Меня ошеломили опубликованные недавно любовные письма Пастернака к жене: «Зинуша, ничто не сравнится с тобой на свете… все на свете вздор против тебя, милой, чистой, беспримерной…» Как близорук я был, как по-мальчишески видел в ней лишь хозяйку большой дачи. А вот последнее его письмо к ней из Переделкина в Цхалтубо: «Были Ливановы, художник Верейский с женой и режиссер театра Ермоловой Петр Васильев. Андрюша с успехом читал свои стихи. Читал и я. Выпили…»
Комментарий к этому письму констатирует: «В семейном архиве Пастернака сохранились письма и юношеские стихи Вознесенского с пометами Пастернака. По замечаниям Пастернака Вознесенский работал над своими юношескими стихами, предлагая на суд Пастернака все новые варианты. Пастернак завел для них особую папку, на которой написал: “Андрюшины стихи”».
Оказывается, он хранил мои тетрадки и письма, на полях стихов были его карандашные пометки. Видно, он готовился к разговору. Я не подозревал об этом. Так бережно он относился даже к мальчишке.
Его поощрительный крестик награждал строфу:
Геннадий Айги недавно рассказал мне, что Борис Леонидович советовал ему отыскать меня и помогать друг другу, пробиваясь в литературу. Я не знал об этом завете, но всегда упоминал и хвалил Айги, где только можно. Будто чувствовал.
Долгое время никто из современников не существовал для меня. Смешны были градации между ними. Он – и все остальные.
Сам же он чтил Заболоцкого. Будучи членом правления СП, он спас в свое время от разноса «Страну Муравию». Твардовского он считал крупнейшим поэтом, чем отучил меня от школьного нигилизма.
Трудно было не попасть в его силовое поле.
Однажды после студенческих военных летних лагерей я принес ему тетрадь новых стихов. Тогда он готовил свое «Избранное». Он переделывал стихи, ополчался против ранней своей раскованной манеры, отбирал лишь то, что ему теперь было близко.
Про мои стихи он сказал: «Здесь есть раскованность и образность, но они по эту сторону грани, если бы они были моими, я бы включил их в свой сборник».
Я просиял.
Сам Пастернак взял бы их! А пришел домой – решил бросить писать. Ведь он бы взял их в свой, значит, они не мои, а его. Два года не писал. Потом пошли «Гойя» и другие, уже мои. «Гойю» много ругали, было несколько разносных статей. Самым мягким ярлыком был «формализм».

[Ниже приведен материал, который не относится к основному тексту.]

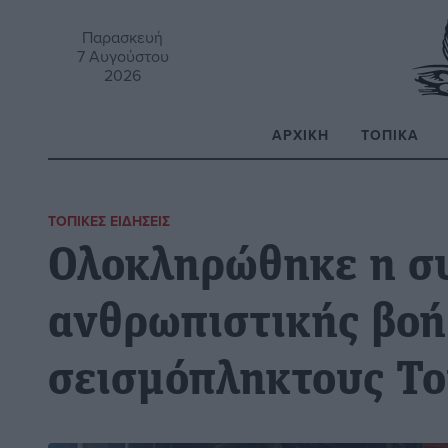
Παρασκευή
7 Αυγούστου
2026
ΑΡΧΙΚΉ
ΤΟΠΙΚΆ
Α
ΤΟΠΙΚΈΣ ΕΙΔΉΣΕΙΣ
Ολοκληρώθηκε η σ
ανθρωπιστικής βοή
σεισμόπληκτους Το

Для меня же «Гойя» звучало – «война».
В эвакуации мы жили за Уралом.
Хозяин дома, который пустил нас, Константин Харитонович, машинист на пенсии, сухонький, шустрый, застенчивый, когда выпьет, некогда увез у своего брата жену, необъятную сибирячку Анну Ивановну. Поэтому они и жили в глуши, так и не расписавшись, опасаясь грозного мстителя.
Жилось нам туго. Все, что привезли, сменяли на продукты. Отец был в ленинградской блокаде. Говорили, что он ранен. Мать, приходя с работы, плакала. И вдруг отец возвращается – худющий, небритый, в черной гимнастерке и с брезентовым рюкзаком.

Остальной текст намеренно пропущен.